Tout com­mence ici avec Adam. Preuve que si le pre­mier homme avait comme père Dieu, sa mère fut pro­pice à l’inceste le plus libi­di­neux.
Le fis­ton dîne avec elle cachant d’abord l’indécence des vaga­bon­dages éro­tiques qu’elle lui ins­pire avant que tout devienne plus concret dès qu’il dis­tingue sa culotte sous ses longues jupes de fla­nelle grise.
Mais elle n’est pas la seule à créer des déman­geai­sons dont seule la main a rai­son. Anna Maria Celli fait suc­cé­der divers types d’amants poten­tiels prêts à tout. Qu’importe si sous leur par­fum, «Ely­sée», cer­taines égé­ries sentent le vieux, le moisi.
D’autant que c’est sou­vent dans les vieux pots que se mitonnent les meilleures confi­tures même si les héros (fati­gués ou ona­nistes) font tout — sauf le néces­saire — pour s’en débarrasser
Le train est pro­pice tout autant au liber­ti­nage. Et les per­son­nages le cas échéant ne s’en privent pas. Et il n’est pas jusqu’au galo­pin aban­donné tel un Petit Pou­cet dans un bois de pous­ser ses inves­ti­ga­tions voire son exas­pé­ra­tion jusqu’à un point où la petite mort est rem­pla­cée par la grande.
Mais les fan­tasmes ne s’arrêtent pas là, tra­ver­sant les conti­nents cer­tains incon­ti­nents s’abandonnent soit à la for­ni­ca­tion, soit faute de pré­sence ou par besoin de soli­tude à un stupre plus masturbatoire.
Mais c’est bien, Anna Maria Celli qui n’y va pas de main morte. Et celle-ci — mais bien bien vivante — garde sou­vent le der­nier mot contre les maux et pour le plai­sir dans ces his­toires d’ultimes outrages. On croit y recon­naître par­fois des clones de l’illustrateur (et direc­teur de col­lec­tion) du livre — sous le nom de Jack entre autres. On se trompe peut-être. Sans doute même…

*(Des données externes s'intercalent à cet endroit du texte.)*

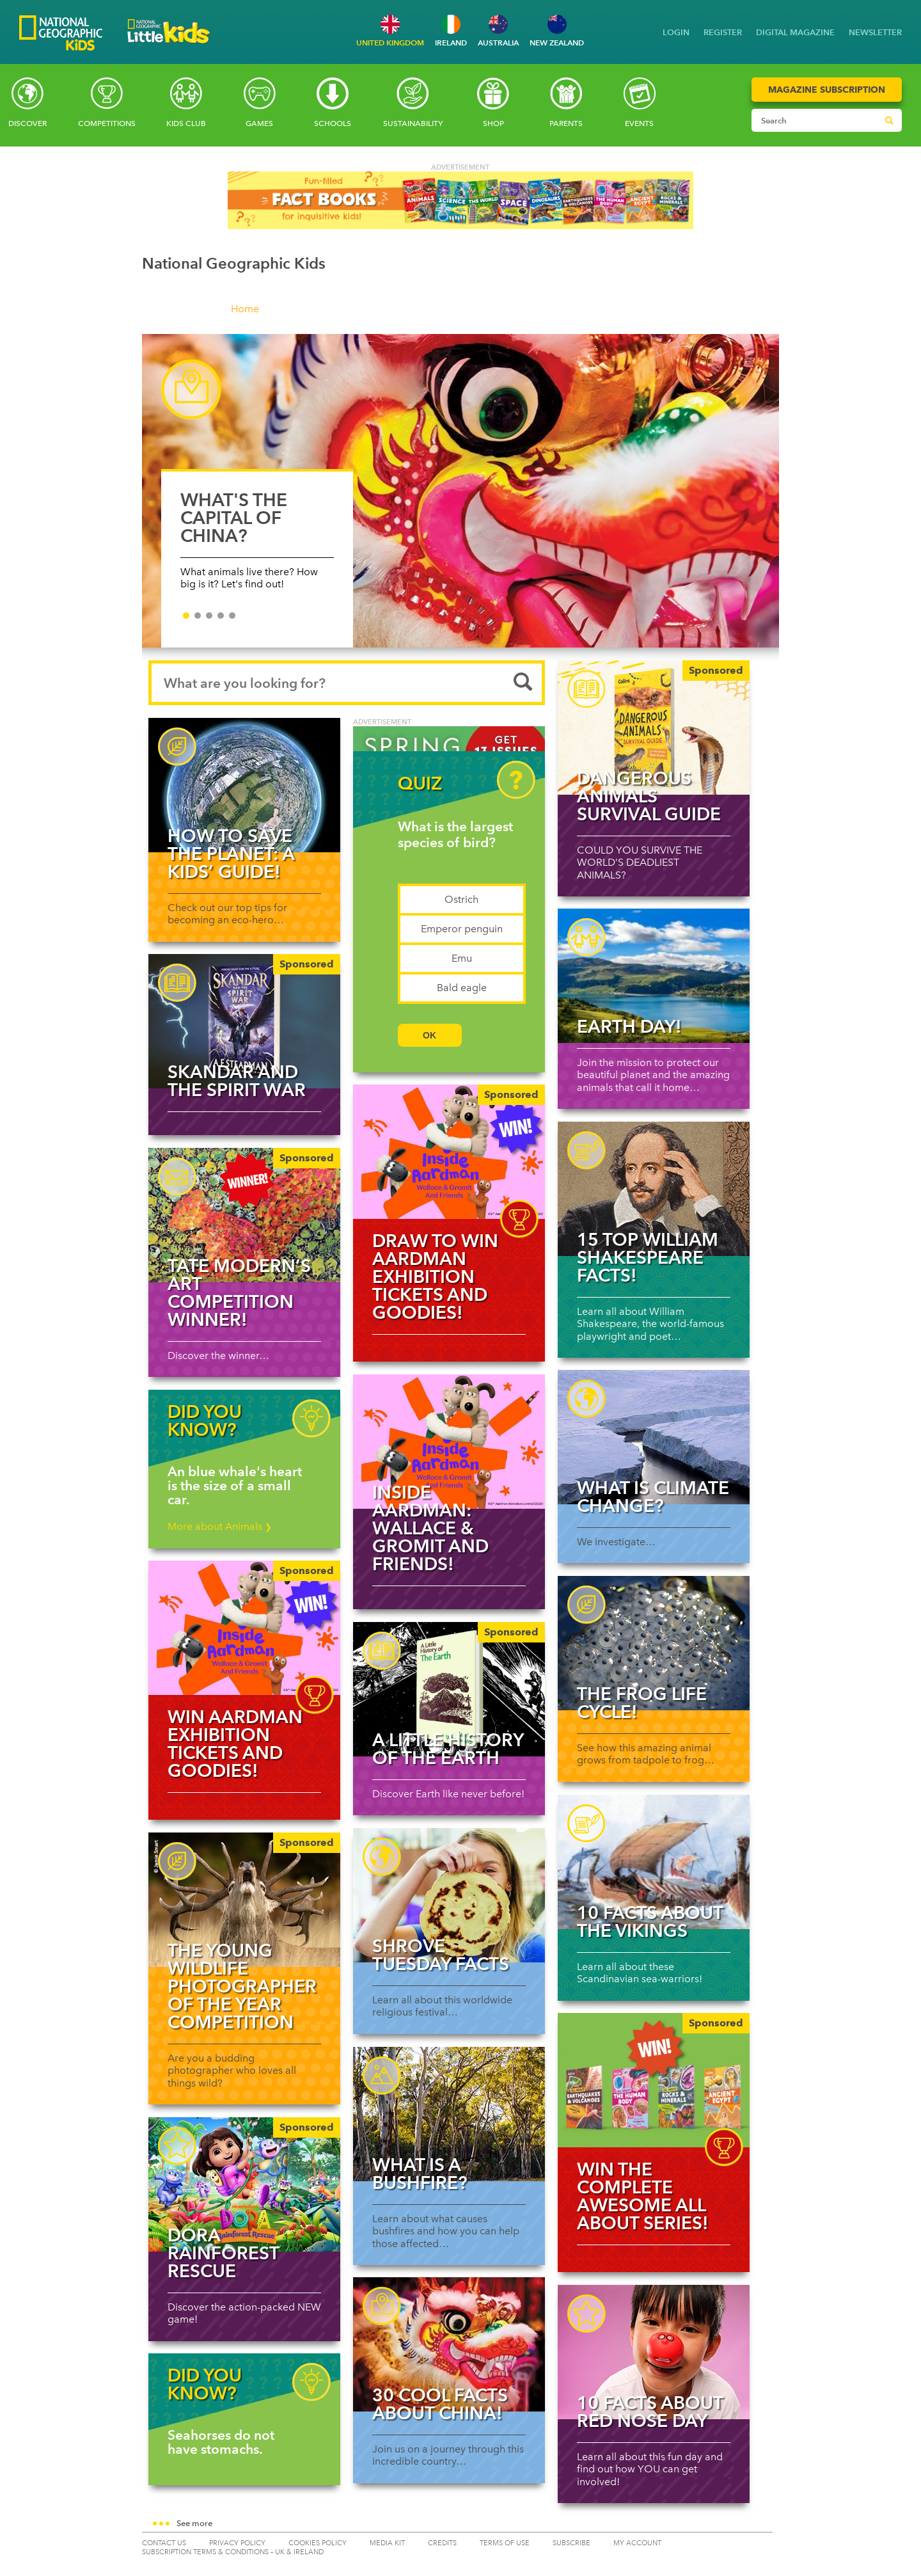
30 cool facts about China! (440, 2404)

Mais si l’es héroïnes comme leur auteure ne recherchent pas for­cé­ment les situa­tions sca­breuses, elles ne veulent pas pas­ser à ses yeux pour une petite pro­vin­ciale coin­cée. Au lec­teur de lire et voir ce qui peut se passer.
jean-paul gavard-perret
Anna Maria Celli, Ma main au feu, illus­tra­tions de Jacques Cauda, Edi­tions Douro, Paris, 2023, 106 p. — 18,00 €.